### WHAT TO PRODUCE
In the entries below, the word "VALENTINE" appears on some lines. Copy each of those lines.

Extracted page text data:
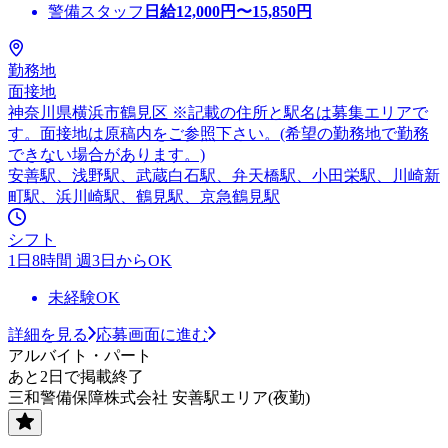
警備スタッフ
日給
12,000
円〜
15,850
円
勤務地
面接地
神奈川県横浜市鶴見区 ※記載の住所と駅名は募集エリアで
す。面接地は原稿内をご参照下さい。(希望の勤務地で勤務
できない場合があります。)
安善駅、浅野駅、武蔵白石駅、弁天橋駅、小田栄駅、川崎新
町駅、浜川崎駅、鶴見駅、京急鶴見駅
シフト
1日8時間 週3日からOK
未経験OK
詳細を見る
応募画面に進む
アルバイト・パート
あと2日で掲載終了
三和警備保障株式会社 安善駅エリア(夜勤)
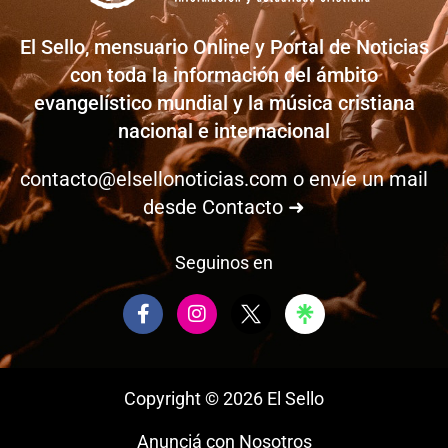
El Sello, mensuario Online y Portal de Noticias
con toda la información del ámbito
evangelístico mundial y la música cristiana
nacional e internacional
contacto@elsellonoticias.com
o envíe un mail
desde
Contacto ➜
Seguinos en
F
I
a
n
c
s
e
t
b
a
Copyright © 2026 El Sello
o
g
o
r
Anunciá con Nosotros
k
a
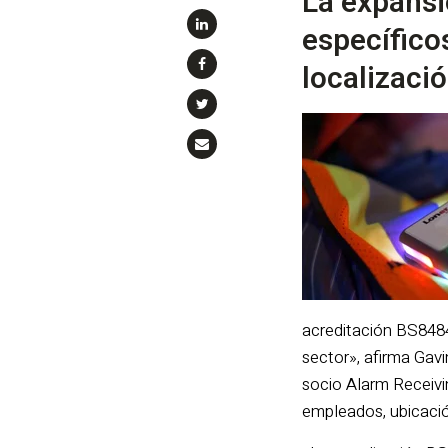
La expansi
específicos
localizació
acreditación BS8484
sector», afirma Gavi
socio Alarm Receivi
empleados, ubicació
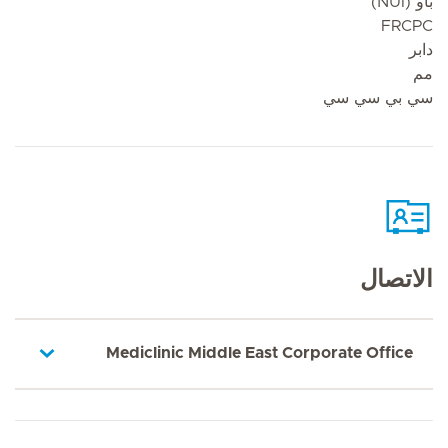
باو (NUI)
FRCPC
دابر
مم
سي بي سي سي
الاتصال
Mediclinic Middle East Corporate Office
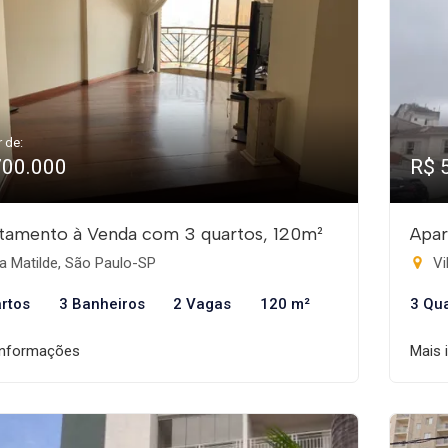
r de:
700.000
R$ 
tamento à Venda com 3 quartos, 120m²
Apar
a Matilde, São Paulo-SP
Vi
rtos
3 Banheiros
2 Vagas
120 m²
3 Qu
informações
Mais 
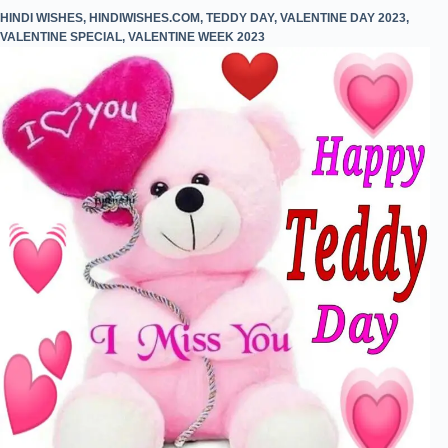
HINDI WISHES
,
HINDIWISHES.COM
,
TEDDY DAY
,
VALENTINE DAY 2023
,
VALENTINE SPECIAL
,
VALENTINE WEEK 2023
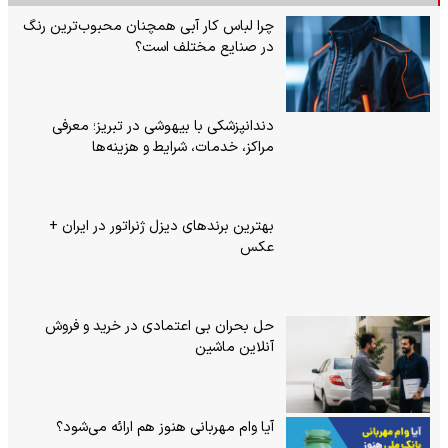
چرا لباس کار آبی همچنان محبوب‌ترین رنگ
در صنایع مختلف است؟
دندانپزشکی با بیهوشی در تبریز؛ معرفی
مراکز، خدمات، شرایط و هزینه‌ها
بهترین برندهای دیزل ژنراتور در ایران +
عکس
حل بحران بی‌ اعتمادی در خرید و فروش
آنلاین ماشین
آیا وام مهربانی هنوز هم ارائه می‌شود؟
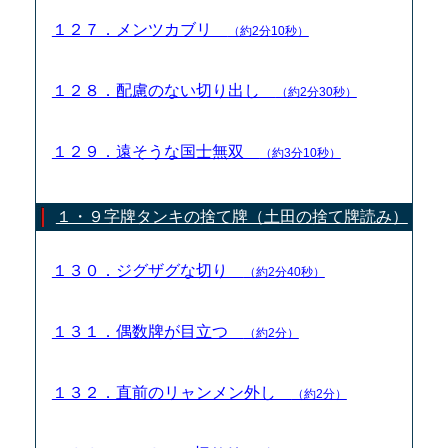
１２７．メンツカブリ
（約2分10秒）
１２８．配慮のない切り出し
（約2分30秒）
１２９．遠そうな国士無双
（約3分10秒）
１・９字牌タンキの捨て牌（土田の捨て牌読み）
１３０．ジグザグな切り
（約2分40秒）
１３１．偶数牌が目立つ
（約2分）
１３２．直前のリャンメン外し
（約2分）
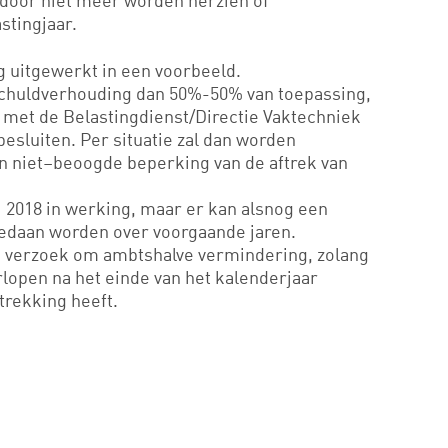
rdoor niet meer worden herzien of
stingjaar.
ng uitgewerkt in een voorbeeld.
schuldverhouding dan 50%-50% van toepassing,
met de Belastingdienst/Directie Vaktechniek
esluiten. Per situatie zal dan worden
en niet–beoogde beperking van de aftrek van
ri 2018 in werking, maar er kan alsnog een
edaan worden over voorgaande jaren.
n verzoek om ambtshalve vermindering, zolang
erlopen na het einde van het kalenderjaar
trekking heeft.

### EXERCISE RESPONSE
VALENTINE DAY 2023
VALENTINE SPECIAL
VALENTINE WEEK 2023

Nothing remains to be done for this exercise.